# Some sponge filters, possible silent killer?



## Splak (May 1, 2013)

Well, I have a new thought, all of my shrimp tanks are currently using the cheap dual sponge filter you buy off ebay for like 3$ each (Model: XY-2831). They're great and all and work perfectly on my aquaclear intakes, but the suction cup quickly loses its suction ability and frequently falls off(for me atleast).

Now, on one tank I am using a 3-4 year old SeaPora 30 sponge filter that is weighed down from Big Al's. I noticed when I took this filter out of my 50g to move to a 10g to cycle fast that the bottom had what looked like rust staining on it.

Now I have lost 2 blue dream rili's this week, and the tanks been running for about 2 weeks. My thought is, could this rust I am seeing on the bottom of the sponge filter be leeching something bad into my tank and slowly picking off shrimps?

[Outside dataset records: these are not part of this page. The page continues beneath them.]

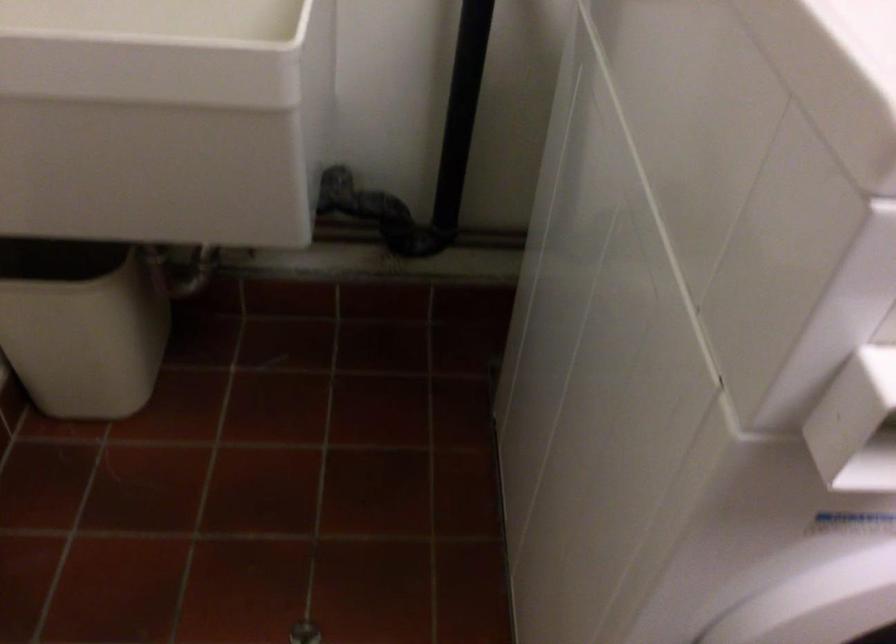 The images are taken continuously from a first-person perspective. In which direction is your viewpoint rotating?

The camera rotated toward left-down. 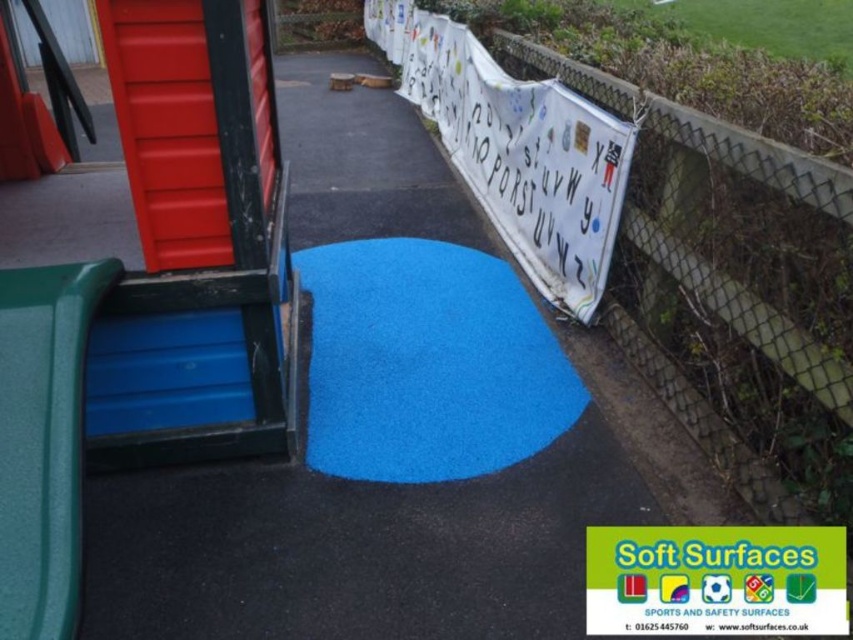 You are standing at the edge of the playground and want to place a 6 feet long ladder diagonally across the blue rubber mat at center. Can you fit the ladder on the mat without it extending beyond the mat?

The blue rubber mat at center is positioned 5.91 feet away from the viewer. Since the ladder is 6 feet long, placing it diagonally may exceed the mat dimensions. However, without knowing the mat size, we can only confirm the distance from the viewer. Thus, it is uncertain if the ladder will fit without extending beyond the mat.

You are a parent trying to place a new toy box between the blue rubber mat at center and the green textured slide at left. The toy box requires 1.2 meters of space. Can the available space between them accommodate the toy box?

The blue rubber mat at center is wider than the green textured slide at left, but the description does not provide exact measurements of the space between them. Therefore, it is uncertain if the 1.2 meters required for the toy box is available. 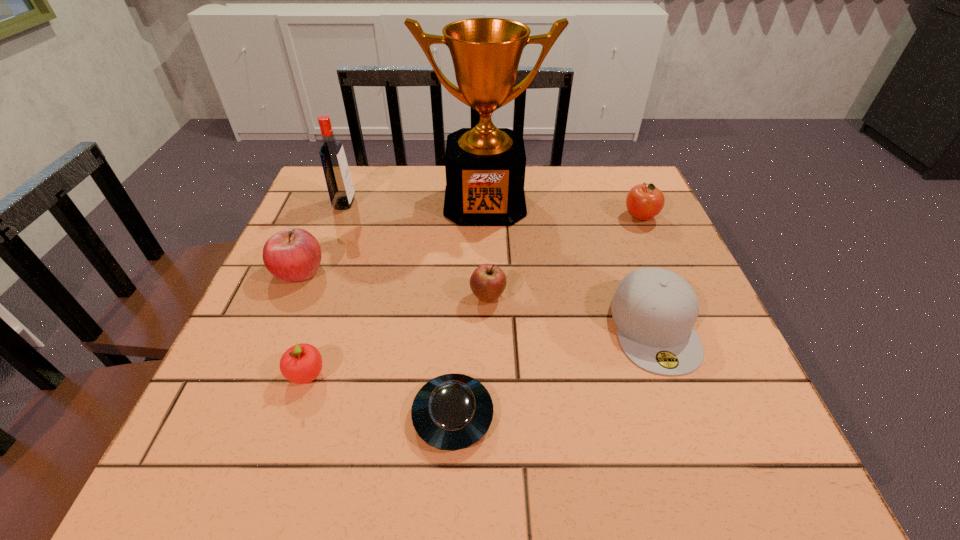 Choose which object is the fifth nearest neighbor to the trophy cup. Please provide its 2D coordinates. Your answer should be formatted as a tuple, i.e. [(x, y)], where the tuple contains the x and y coordinates of a point satisfying the conditions above.

[(655, 309)]

This screenshot has height=540, width=960. Find the location of `apple that stands as the second closest to the rightmost apple`. apple that stands as the second closest to the rightmost apple is located at coordinates (293, 255).

I want to click on apple object that ranks as the second closest to the leftmost apple, so click(x=488, y=281).

Locate an element on the screen. Image resolution: width=960 pixels, height=540 pixels. vacant position in the image that satisfies the following two spatial constraints: 1. on the front and back of the seventh shortest object; 2. on the right side of the nearest apple is located at coordinates (278, 374).

Locate an element on the screen. vacant space that satisfies the following two spatial constraints: 1. on the front of the trophy cup with the label; 2. on the right side of the farthest apple is located at coordinates [485, 217]. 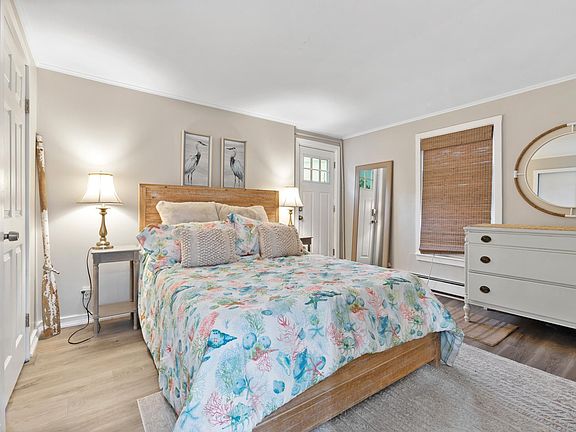 In order to click on drawers in this screenshot , I will do `click(540, 306)`, `click(534, 275)`, `click(533, 242)`, `click(113, 255)`. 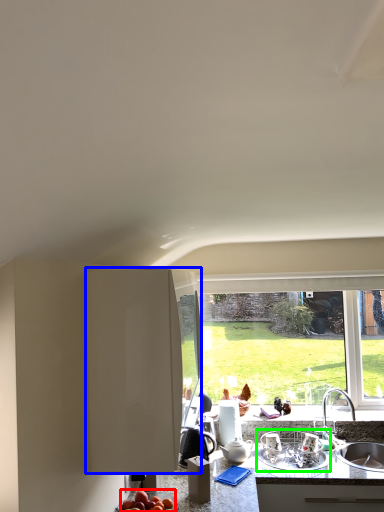 Question: Which object is positioned closest to apple (highlighted by a red box)? Select from cabinetry (highlighted by a blue box) and appliance (highlighted by a green box).

Choices:
 (A) cabinetry
 (B) appliance

Answer: (A)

Anyone know where I can find weighed down sponge filters that won't have this kind of issue? Maybe one like the Seapora but made with stainless steel instead of the metal they used that is now rusting.

Thanks  

(PS: I know I post so much, but I have so many questions :S)


----------



## bettaforu (Sep 6, 2009)

you can make your own sponge filter that won't have this problem.

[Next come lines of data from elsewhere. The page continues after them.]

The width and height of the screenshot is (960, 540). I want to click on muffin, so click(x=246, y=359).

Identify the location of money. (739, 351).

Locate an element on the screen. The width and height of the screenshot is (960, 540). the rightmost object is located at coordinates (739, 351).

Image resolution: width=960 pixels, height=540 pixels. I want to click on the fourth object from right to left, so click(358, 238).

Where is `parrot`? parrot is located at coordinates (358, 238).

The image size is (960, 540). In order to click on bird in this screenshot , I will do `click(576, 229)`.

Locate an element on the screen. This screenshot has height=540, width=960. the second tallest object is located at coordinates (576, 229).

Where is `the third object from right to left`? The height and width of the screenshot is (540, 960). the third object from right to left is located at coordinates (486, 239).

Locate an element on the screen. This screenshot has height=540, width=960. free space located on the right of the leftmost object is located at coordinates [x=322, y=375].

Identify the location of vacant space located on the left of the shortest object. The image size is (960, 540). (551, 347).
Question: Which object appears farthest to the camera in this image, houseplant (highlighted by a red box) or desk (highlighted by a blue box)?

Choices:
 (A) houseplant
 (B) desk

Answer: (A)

Use the aquaclear 110 sponge insert cut it in 2 or 3 whatever size you want
and silicone a ceramic tile (home depot) to the bottom. Cut a hole in the foam but not all the way to the bottom, and insert a piece of tubing that will stick out around 3 inch from the top of the sponge. Feed an airstone down into the
tubing and you have your own DIY weighted sponge filter that will more than
accommodate the biofilm for your shrimp tank.

I use this method myself...why pay for something that you can make cheaper 
and better. Ceramic doesn't leech anything and the holes in this foam are
big enough to make a great place for biofilm and shrimps to congregate on.

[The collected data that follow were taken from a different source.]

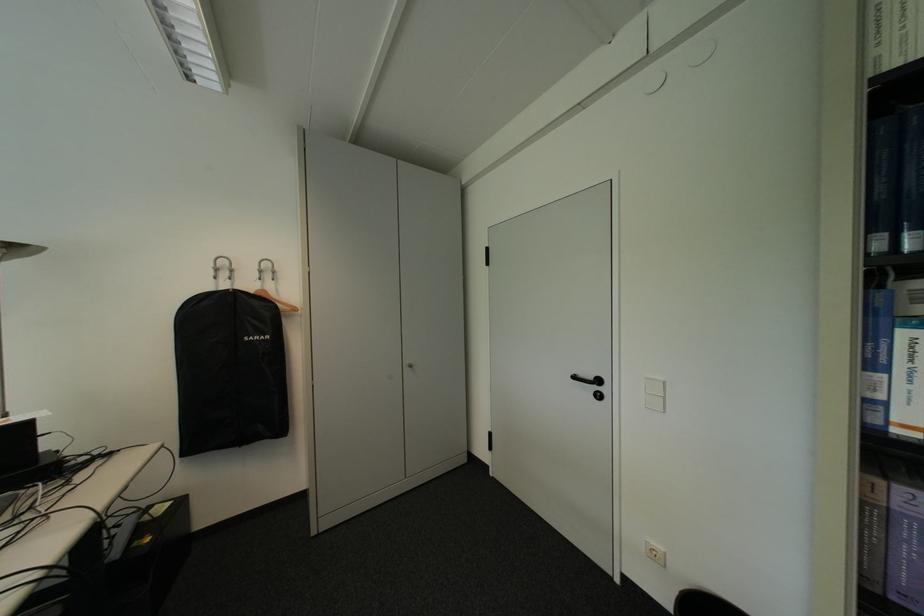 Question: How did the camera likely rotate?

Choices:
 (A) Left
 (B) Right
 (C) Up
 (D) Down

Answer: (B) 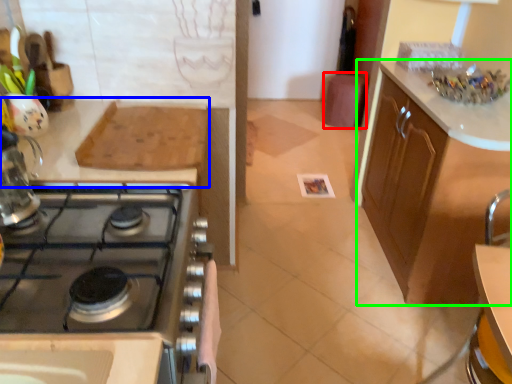 Question: Which object is the farthest from bar stool (highlighted by a red box)? Choose among these: countertop (highlighted by a blue box) or cabinetry (highlighted by a green box).

Choices:
 (A) countertop
 (B) cabinetry

Answer: (A) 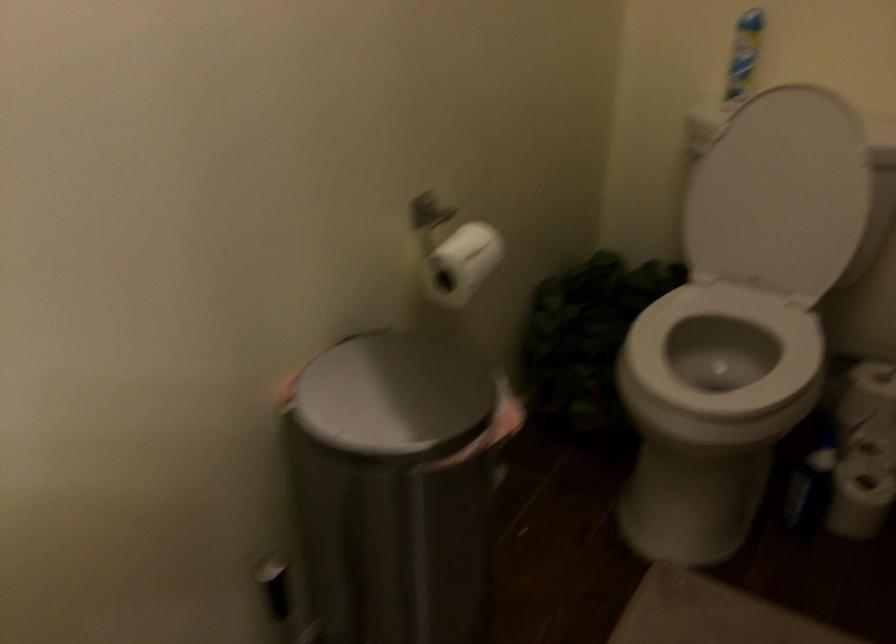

I have those dual sponges too and am constantly having to rinse them out because they clog up too easily. My shrimps LOVE the big aquaclear diy
sponge.


----------



## Splak (May 1, 2013)

I think that's what I'll have to do. I'm just such a neat freak and prefer everything in my tank look good. Hopefully I can make them not so ugly as what I'm thinking they'll look like haha.


----------



## deepblue3 (Jan 11, 2014)

Thats too bad your having a problem with the sponge filters from China. I have been using them for a really long time, and they stay put. Perhaps if they are old the suction wears out, but the new ones you should be able to get them to stick , once the are on hard to take off..

Good luck!


----------



## Jeff B (Jul 27, 2010)

You could try using replacement suction cups. These ones might work: http://www.aquariumsupplies.ca/aquarium/advanced_search_result.php?keywords=holder

Or you could try tying the filters to a rock or something else heavy with fishing line.

I do agree that the fine filters can clog quick. I just switched out a fluval pre filter on an Aquaclear for a home made one from an Aquaclear sponge because the fine holes were clogging too quickly.


----------



## Splak (May 1, 2013)

Ill try new cups first, then if that fails make my own sponge filters. 

I havent had an issue with clogging yet,... mind you my tanks only have like 20 shrimp per tank atm lol.. But it seems like making sponge filters with aquaclear might be the way to go for the long run


----------